__WHAT YOU SHOULD DO__: Copy every line below. Do not alter any of them.

__DATA UNDER STUDY__:
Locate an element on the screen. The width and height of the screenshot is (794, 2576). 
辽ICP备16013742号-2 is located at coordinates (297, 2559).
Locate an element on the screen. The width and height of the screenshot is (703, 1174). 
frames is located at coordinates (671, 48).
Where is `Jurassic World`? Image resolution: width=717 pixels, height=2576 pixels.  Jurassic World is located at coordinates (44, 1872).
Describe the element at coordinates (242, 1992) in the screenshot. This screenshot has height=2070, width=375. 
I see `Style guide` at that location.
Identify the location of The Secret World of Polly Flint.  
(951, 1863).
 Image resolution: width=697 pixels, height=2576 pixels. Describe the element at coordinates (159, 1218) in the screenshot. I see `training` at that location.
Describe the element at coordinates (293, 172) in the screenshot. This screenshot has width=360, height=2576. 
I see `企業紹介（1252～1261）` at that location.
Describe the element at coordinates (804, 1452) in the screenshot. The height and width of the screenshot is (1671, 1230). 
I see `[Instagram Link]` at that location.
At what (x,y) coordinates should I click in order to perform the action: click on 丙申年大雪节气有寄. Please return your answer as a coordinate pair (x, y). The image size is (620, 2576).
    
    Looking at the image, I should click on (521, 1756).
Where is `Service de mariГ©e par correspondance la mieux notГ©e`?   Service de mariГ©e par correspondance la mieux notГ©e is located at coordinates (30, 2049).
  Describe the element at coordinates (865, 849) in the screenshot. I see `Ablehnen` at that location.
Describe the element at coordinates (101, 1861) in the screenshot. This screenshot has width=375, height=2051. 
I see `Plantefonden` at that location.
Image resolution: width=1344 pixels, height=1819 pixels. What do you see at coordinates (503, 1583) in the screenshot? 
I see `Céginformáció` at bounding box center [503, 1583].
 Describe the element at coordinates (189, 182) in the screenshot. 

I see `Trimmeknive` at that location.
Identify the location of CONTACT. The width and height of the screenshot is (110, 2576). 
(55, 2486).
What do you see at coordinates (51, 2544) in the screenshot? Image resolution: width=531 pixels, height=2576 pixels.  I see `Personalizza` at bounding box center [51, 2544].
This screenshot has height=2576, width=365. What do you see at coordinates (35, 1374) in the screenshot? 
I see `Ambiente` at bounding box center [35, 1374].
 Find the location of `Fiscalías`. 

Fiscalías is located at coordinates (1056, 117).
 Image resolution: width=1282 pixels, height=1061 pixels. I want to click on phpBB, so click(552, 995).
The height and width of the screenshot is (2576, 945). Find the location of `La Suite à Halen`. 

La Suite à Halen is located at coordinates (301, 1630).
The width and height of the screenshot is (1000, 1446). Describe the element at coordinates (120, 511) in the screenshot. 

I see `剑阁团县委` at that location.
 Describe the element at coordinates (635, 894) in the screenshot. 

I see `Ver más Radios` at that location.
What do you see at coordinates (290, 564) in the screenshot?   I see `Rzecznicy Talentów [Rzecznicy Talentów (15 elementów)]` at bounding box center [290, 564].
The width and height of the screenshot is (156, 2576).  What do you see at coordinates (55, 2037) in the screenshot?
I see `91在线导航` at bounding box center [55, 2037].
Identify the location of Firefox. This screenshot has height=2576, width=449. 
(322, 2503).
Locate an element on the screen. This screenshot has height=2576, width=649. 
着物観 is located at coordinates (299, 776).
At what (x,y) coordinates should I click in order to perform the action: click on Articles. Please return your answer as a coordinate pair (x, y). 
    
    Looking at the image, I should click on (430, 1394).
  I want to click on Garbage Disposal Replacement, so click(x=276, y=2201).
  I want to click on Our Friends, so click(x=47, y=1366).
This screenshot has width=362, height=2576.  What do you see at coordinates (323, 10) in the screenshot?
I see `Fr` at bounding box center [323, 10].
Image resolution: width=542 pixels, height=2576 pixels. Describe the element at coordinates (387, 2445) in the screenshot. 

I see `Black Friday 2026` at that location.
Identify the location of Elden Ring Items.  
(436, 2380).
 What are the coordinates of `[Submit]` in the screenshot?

__SOLUTION FOR THIS TASK__:
Locate an element on the screen. The width and height of the screenshot is (794, 2576). 
辽ICP备16013742号-2 is located at coordinates (297, 2559).
Locate an element on the screen. The width and height of the screenshot is (703, 1174). 
frames is located at coordinates (671, 48).
Where is `Jurassic World`? Image resolution: width=717 pixels, height=2576 pixels.  Jurassic World is located at coordinates (44, 1872).
Describe the element at coordinates (242, 1992) in the screenshot. This screenshot has height=2070, width=375. 
I see `Style guide` at that location.
Identify the location of The Secret World of Polly Flint.  
(951, 1863).
 Image resolution: width=697 pixels, height=2576 pixels. Describe the element at coordinates (159, 1218) in the screenshot. I see `training` at that location.
Describe the element at coordinates (293, 172) in the screenshot. This screenshot has width=360, height=2576. 
I see `企業紹介（1252～1261）` at that location.
Describe the element at coordinates (804, 1452) in the screenshot. The height and width of the screenshot is (1671, 1230). 
I see `[Instagram Link]` at that location.
At what (x,y) coordinates should I click in order to perform the action: click on 丙申年大雪节气有寄. Please return your answer as a coordinate pair (x, y). The image size is (620, 2576).
    
    Looking at the image, I should click on (521, 1756).
Where is `Service de mariГ©e par correspondance la mieux notГ©e`?   Service de mariГ©e par correspondance la mieux notГ©e is located at coordinates (30, 2049).
  Describe the element at coordinates (865, 849) in the screenshot. I see `Ablehnen` at that location.
Describe the element at coordinates (101, 1861) in the screenshot. This screenshot has width=375, height=2051. 
I see `Plantefonden` at that location.
Image resolution: width=1344 pixels, height=1819 pixels. What do you see at coordinates (503, 1583) in the screenshot? 
I see `Céginformáció` at bounding box center [503, 1583].
 Describe the element at coordinates (189, 182) in the screenshot. 

I see `Trimmeknive` at that location.
Identify the location of CONTACT. The width and height of the screenshot is (110, 2576). 
(55, 2486).
What do you see at coordinates (51, 2544) in the screenshot? Image resolution: width=531 pixels, height=2576 pixels.  I see `Personalizza` at bounding box center [51, 2544].
This screenshot has height=2576, width=365. What do you see at coordinates (35, 1374) in the screenshot? 
I see `Ambiente` at bounding box center [35, 1374].
 Find the location of `Fiscalías`. 

Fiscalías is located at coordinates (1056, 117).
 Image resolution: width=1282 pixels, height=1061 pixels. I want to click on phpBB, so click(552, 995).
The height and width of the screenshot is (2576, 945). Find the location of `La Suite à Halen`. 

La Suite à Halen is located at coordinates (301, 1630).
The width and height of the screenshot is (1000, 1446). Describe the element at coordinates (120, 511) in the screenshot. 

I see `剑阁团县委` at that location.
 Describe the element at coordinates (635, 894) in the screenshot. 

I see `Ver más Radios` at that location.
What do you see at coordinates (290, 564) in the screenshot?   I see `Rzecznicy Talentów [Rzecznicy Talentów (15 elementów)]` at bounding box center [290, 564].
The width and height of the screenshot is (156, 2576).  What do you see at coordinates (55, 2037) in the screenshot?
I see `91在线导航` at bounding box center [55, 2037].
Identify the location of Firefox. This screenshot has height=2576, width=449. 
(322, 2503).
Locate an element on the screen. This screenshot has height=2576, width=649. 
着物観 is located at coordinates (299, 776).
At what (x,y) coordinates should I click in order to perform the action: click on Articles. Please return your answer as a coordinate pair (x, y). 
    
    Looking at the image, I should click on (430, 1394).
  I want to click on Garbage Disposal Replacement, so click(x=276, y=2201).
  I want to click on Our Friends, so click(x=47, y=1366).
This screenshot has width=362, height=2576.  What do you see at coordinates (323, 10) in the screenshot?
I see `Fr` at bounding box center [323, 10].
Image resolution: width=542 pixels, height=2576 pixels. Describe the element at coordinates (387, 2445) in the screenshot. 

I see `Black Friday 2026` at that location.
Identify the location of Elden Ring Items.  
(436, 2380).
 What are the coordinates of `[Submit]` in the screenshot?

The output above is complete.